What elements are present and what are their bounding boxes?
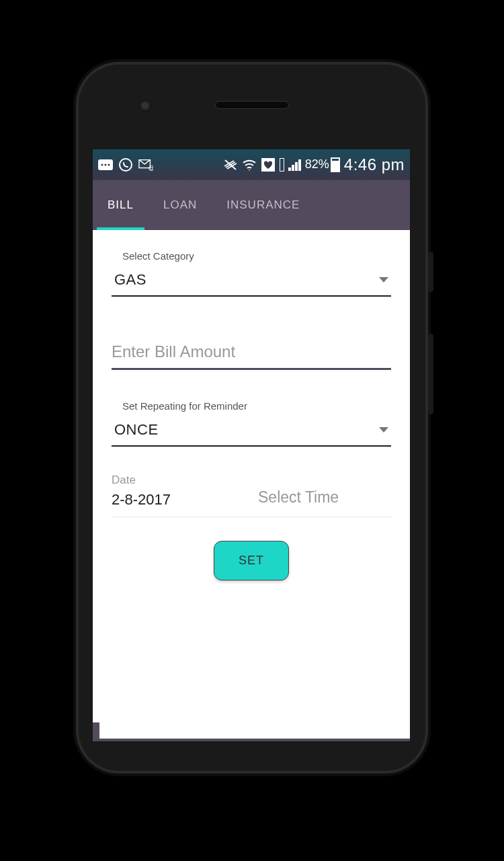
set-button[interactable]: SET	[214, 541, 289, 581]
heart-icon	[261, 157, 276, 172]
svg-point-3	[108, 163, 110, 165]
battery-indicator: 82%	[305, 157, 340, 172]
repeating-value: ONCE	[114, 421, 159, 439]
time-picker[interactable]: Select Time	[258, 474, 391, 509]
signal-icon	[280, 158, 284, 172]
form-content: Select Category GAS Set Repeating for Re…	[93, 230, 410, 581]
svg-point-1	[101, 163, 103, 165]
date-picker[interactable]: Date 2-8-2017	[112, 474, 245, 509]
tab-label: LOAN	[163, 198, 197, 212]
date-time-row: Date 2-8-2017 Select Time	[112, 474, 391, 517]
svg-text:@: @	[149, 165, 153, 172]
notification-icon	[98, 157, 113, 172]
whatsapp-icon	[118, 157, 133, 172]
repeating-label: Set Repeating for Reminder	[122, 400, 391, 412]
phone-side-button	[428, 252, 433, 292]
battery-icon	[331, 157, 340, 172]
mail-icon: @	[138, 157, 153, 172]
amount-field-wrap	[112, 337, 391, 370]
amount-input[interactable]	[112, 337, 391, 368]
chevron-down-icon	[379, 277, 388, 283]
tab-label: BILL	[108, 198, 134, 212]
svg-point-2	[105, 163, 107, 165]
time-placeholder: Select Time	[258, 474, 391, 507]
date-value: 2-8-2017	[112, 491, 245, 509]
tab-bill[interactable]: BILL	[93, 180, 149, 230]
date-label: Date	[112, 474, 245, 487]
status-left-icons: @	[98, 157, 153, 172]
decorative-edge	[93, 739, 410, 741]
status-right-icons: 82% 4:46 pm	[223, 155, 405, 174]
tab-label: INSURANCE	[226, 198, 300, 212]
wifi-icon	[242, 157, 257, 172]
phone-side-button	[428, 334, 433, 414]
tab-insurance[interactable]: INSURANCE	[212, 180, 314, 230]
screen: @ 82%	[93, 149, 410, 741]
phone-speaker	[215, 101, 289, 109]
submit-wrap: SET	[112, 541, 391, 581]
signal-icon	[288, 159, 301, 171]
status-bar: @ 82%	[93, 149, 410, 180]
category-value: GAS	[114, 271, 146, 289]
phone-frame: @ 82%	[79, 65, 425, 771]
tab-bar: BILL LOAN INSURANCE	[93, 180, 410, 230]
repeating-dropdown[interactable]: ONCE	[112, 414, 391, 447]
clock: 4:46 pm	[344, 155, 405, 174]
category-label: Select Category	[122, 250, 391, 262]
tab-loan[interactable]: LOAN	[149, 180, 212, 230]
svg-point-4	[120, 159, 132, 171]
chevron-down-icon	[379, 427, 388, 433]
vibrate-icon	[223, 157, 238, 172]
category-dropdown[interactable]: GAS	[112, 264, 391, 297]
battery-percent: 82%	[305, 157, 329, 172]
phone-camera	[139, 100, 151, 112]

Assignment: Could you retype the whole listing word for word, minus its pictures?

Response to this task:
What elements are present and what are their bounding boxes?
set-button[interactable]: SET	[214, 541, 289, 581]
heart-icon	[261, 157, 276, 172]
svg-point-3	[108, 163, 110, 165]
battery-indicator: 82%	[305, 157, 340, 172]
repeating-value: ONCE	[114, 421, 159, 439]
time-picker[interactable]: Select Time	[258, 474, 391, 509]
signal-icon	[280, 158, 284, 172]
form-content: Select Category GAS Set Repeating for Re…	[93, 230, 410, 581]
svg-point-1	[101, 163, 103, 165]
date-picker[interactable]: Date 2-8-2017	[112, 474, 245, 509]
tab-label: LOAN	[163, 198, 197, 212]
date-time-row: Date 2-8-2017 Select Time	[112, 474, 391, 517]
svg-text:@: @	[149, 165, 153, 172]
notification-icon	[98, 157, 113, 172]
whatsapp-icon	[118, 157, 133, 172]
repeating-label: Set Repeating for Reminder	[122, 400, 391, 412]
phone-side-button	[428, 252, 433, 292]
battery-icon	[331, 157, 340, 172]
mail-icon: @	[138, 157, 153, 172]
amount-field-wrap	[112, 337, 391, 370]
amount-input[interactable]	[112, 337, 391, 368]
chevron-down-icon	[379, 277, 388, 283]
tab-label: BILL	[108, 198, 134, 212]
svg-point-2	[105, 163, 107, 165]
time-placeholder: Select Time	[258, 474, 391, 507]
date-value: 2-8-2017	[112, 491, 245, 509]
tab-bill[interactable]: BILL	[93, 180, 149, 230]
date-label: Date	[112, 474, 245, 487]
status-left-icons: @	[98, 157, 153, 172]
decorative-edge	[93, 739, 410, 741]
status-right-icons: 82% 4:46 pm	[223, 155, 405, 174]
tab-label: INSURANCE	[226, 198, 300, 212]
wifi-icon	[242, 157, 257, 172]
phone-side-button	[428, 334, 433, 414]
tab-insurance[interactable]: INSURANCE	[212, 180, 314, 230]
screen: @ 82%	[93, 149, 410, 741]
phone-speaker	[215, 101, 289, 109]
submit-wrap: SET	[112, 541, 391, 581]
signal-icon	[288, 159, 301, 171]
status-bar: @ 82%	[93, 149, 410, 180]
category-value: GAS	[114, 271, 146, 289]
phone-frame: @ 82%	[79, 65, 425, 771]
tab-bar: BILL LOAN INSURANCE	[93, 180, 410, 230]
repeating-dropdown[interactable]: ONCE	[112, 414, 391, 447]
clock: 4:46 pm	[344, 155, 405, 174]
category-label: Select Category	[122, 250, 391, 262]
tab-loan[interactable]: LOAN	[149, 180, 212, 230]
svg-point-4	[120, 159, 132, 171]
chevron-down-icon	[379, 427, 388, 433]
vibrate-icon	[223, 157, 238, 172]
category-dropdown[interactable]: GAS	[112, 264, 391, 297]
battery-percent: 82%	[305, 157, 329, 172]
phone-camera	[139, 100, 151, 112]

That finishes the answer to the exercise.